В Москве все по кругу бегут, на бегу тяжелея, задыхаясь и хватая ртом воздух, как амфибии по раскалённому асфальту, не замечая, что в воздухе разлита ртуть. Цвет Москвы – киноварь, кирпичные раны кремлёвских стен, драконья кровь. А в крови – копоть. Попробуй смешать – и получится ржавая медь, облетевшая осень. Именно так на языке цветов пишется слово «вчера».

Можно я расскажу о том, чего у нас не было? Вчера был июль. Безлунная жаркая ночь. В парке голосили цикады. Парочка прилегла на скамейку. Он ласкал её, целовал, а потом они поднялись и ушли по аллее. Девчонка в обжигающе ярких шортах и парень с вихрастой причёской хиппи, как у тебя на студенческих фотографиях. Вслед им ветер швырнул первые жёлтые листья. В июле соловьёв на сцене лета сменяют цикады, и в их ариях слышится плач. Невозможность берега.

Сольвейг – это София, вечная женственность, несбыточная мужская мечта. Земные женщины не способны всю жизнь прождать, знают: напрасно. Мужчины не возвращаются. Всякий раз, встречая тебя в аэропорту или на вокзале, я встречала другого тебя.

Не существует общего времени, только личная история. Нет мира для всех, и для двоих его нет, у каждого – своя вселенная, маленькая комнатка с окнами в небо, где ты – бог и включаешь солнце, как лампочку, и не догадываешься, что творится снаружи. Удаляясь друг от друга, мы теряем свои черты, оставляя простор для фантазии близким. Так люди и превращаются в призраков: если человека нет рядом, его вообще нигде нет.

Я боюсь уезжать из Москвы: если дракон покинет холм, сотворивший его, он растает. Москва – моё место силы, она сделала меня той, кто я есть.

И теперь нам придётся любить друг друга настоящими: с печатью бессонницы на лицах, вскипевшими реками вен, инеем в волосах.
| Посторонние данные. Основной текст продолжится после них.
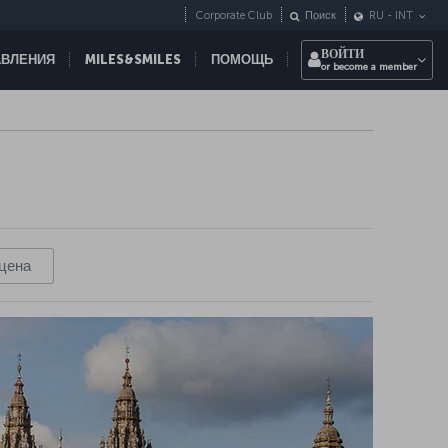
Corporate Club
Поиск
RU
-
INT
ВОЙТИ
АВЛЕНИЯ
MILES&SMILES
ПОМОЩЬ
or become a member
направлений по всему
цена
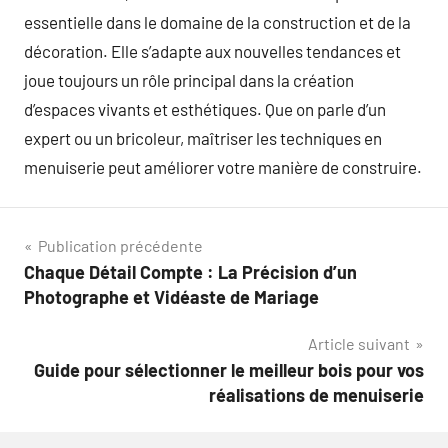
essentielle dans le domaine de la construction et de la
décoration. Elle s’adapte aux nouvelles tendances et
joue toujours un rôle principal dans la création
d’espaces vivants et esthétiques. Que on parle d’un
expert ou un bricoleur, maîtriser les techniques en
menuiserie peut améliorer votre manière de construire.
Navigation
Publication précédente
Chaque Détail Compte : La Précision d’un
de
Photographe et Vidéaste de Mariage
l’article
Article suivant
Guide pour sélectionner le meilleur bois pour vos
réalisations de menuiserie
«Самый тяжкий порок – это трусость»2, копоть в крови. Я ощутила её в своей в миг кружащейся осени, моей первой московской осени на Патриарших прудах. Шагнула по жухлой листве, и время споткнулось, встало, как вкопанное. А жизнь кончилась, не начавшись. Возникла из пустоты и мелькнула где-то задворками, как нарисованная на стене дверь – метафора «никогда».

1

Сольвейг (Solveig) – героиня драматической поэмы Г. Ибсена «Пер Гюнт» (1866): деревенская девушка, покинувшая семью ради отверженного всеми Пера Гюнта и прождавшая его всю жизнь до глубокой старости. Сольвейг – воплощение извечной мужской мечты о женской верности, которая не зависит от времени. Утверждению образа Сольвейг как символа женственности способствовала музыка Э. Грига (знаменитая песня Сольвейг).

2

здесь и далее цитируется роман «Мастер и Маргарита» М. Булгакова.